Behind every successful head coach is usually at least one or more assistants that impact the team, as is the case on the Nelson County High School track team.
Dezmond Jones started coaching at NCHS in 2007 in track as a volunteer; one year later, he was on the payroll.
“I started coaching the throwers simply because I have always been a thrower at heart and when I would volunteer I would always gravitate to the throwers to help out where I could,” said Jones.
“One day I remember a few of the throwers challenging me to a throw-off out of fun, which I accepted. I stood and threw 47 feet and some change, which ended the throw-off and cemented me as the throwing coach. I’ve been the throwing coach ever since.”
While at Parry McCluer High School, Jones played football, wrestling and track and field.
“I was all-state in all three sports. All-state in track and field and wrestling for three years and all-state in football for two,” said Jones. “In college, I just competed in football at Liberty University.”
Jones has worked under Rodger Dunnic and Kevin Walker, and for the last two years Michael Chambers has led the Nelson track teams.
“Coach Jones has been a constant on the staff since before I started with the Nelson County track team. He has always shown a willingness to work with whomever wants to come out and give the throws a try. It helps me to be able to run a practice knowing that I will not have to worry about a group of athletes because they will be taken care of,” said Chambers.

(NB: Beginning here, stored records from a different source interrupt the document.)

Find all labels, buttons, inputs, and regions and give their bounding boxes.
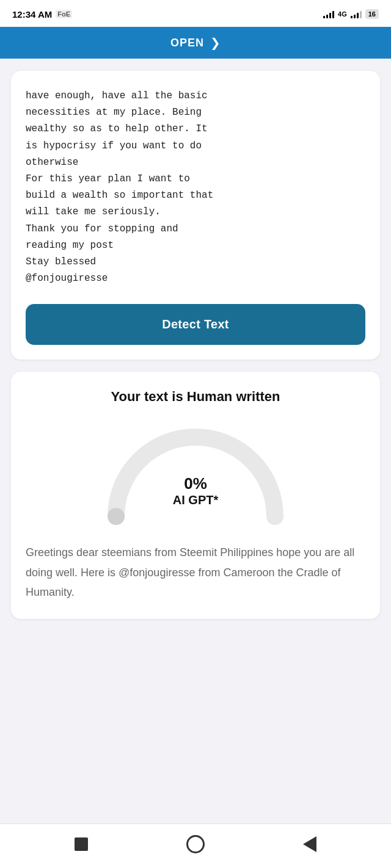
open-label: OPEN	[170, 37, 204, 49]
signal-icon	[323, 10, 334, 18]
gauge-container: 0% AI GPT*	[26, 422, 365, 526]
text-card: have enough, have all the basic necessit…	[11, 71, 380, 360]
foe-badge: FoE	[56, 10, 72, 18]
result-card: Your text is Human written 0% AI GPT* Gr…	[11, 372, 380, 619]
open-arrow-icon: ❯	[210, 35, 221, 50]
detect-text-button[interactable]: Detect Text	[26, 304, 365, 345]
network-type: 4G	[338, 10, 347, 18]
home-button[interactable]	[70, 833, 93, 856]
nav-bar	[0, 823, 391, 868]
gauge-label: AI GPT*	[173, 493, 218, 507]
status-bar: 12:34 AM FoE 4G 16	[0, 0, 391, 27]
extracted-text: have enough, have all the basic necessit…	[26, 88, 365, 287]
result-title: Your text is Human written	[26, 389, 365, 405]
time-display: 12:34 AM	[12, 9, 52, 20]
circle-button[interactable]	[184, 833, 207, 856]
status-icons: 4G 16	[323, 9, 379, 19]
signal-icon-2	[351, 10, 362, 18]
square-icon	[75, 837, 88, 851]
back-icon	[303, 836, 316, 852]
content-area: have enough, have all the basic necessit…	[0, 59, 391, 692]
result-description: Greetings dear steemians from Steemit Ph…	[26, 543, 365, 602]
battery-level: 16	[368, 10, 376, 18]
gauge-center-text: 0% AI GPT*	[173, 474, 218, 507]
circle-icon	[186, 835, 205, 853]
gauge-percent: 0%	[173, 474, 218, 493]
back-button[interactable]	[298, 833, 321, 856]
status-time: 12:34 AM FoE	[12, 9, 72, 20]
battery-icon: 16	[365, 9, 379, 19]
gauge-svg	[98, 422, 293, 526]
svg-point-0	[108, 508, 125, 525]
open-bar[interactable]: OPEN ❯	[0, 27, 391, 59]
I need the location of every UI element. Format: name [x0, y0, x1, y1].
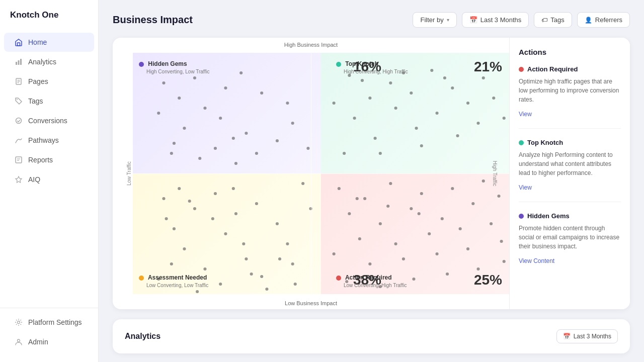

“Coach Jones shows an interest in all of the athletes on the team and not just those that he coaches directly. His love of the sport and of the kids that we have come out each year is something that I deeply appreciate as a coach.”
Jones listed some of his top competitors along with his comments on each.
Boys shot put
1. Tony Barnett — 53-feet-plus. “Tony was big, strong, quick and at times was explosive,” said Jones.
2. Tyler Baker — 49-feet-plus, won a state title as a junior. “If he had not of gotten into a car accident that summer and would have been able to return to defend his title, there was no telling how far” he could have gone.
3. Carlos Martin — 48-feet-plus. “Carlos is big and strong (and) has a lot of untapped potential.”
1. Jeremy Author — 138-feet-plus. “Jeremy was my most consistent thrower in that he was in the 130 range the most. Jeremy (is) big and strong.”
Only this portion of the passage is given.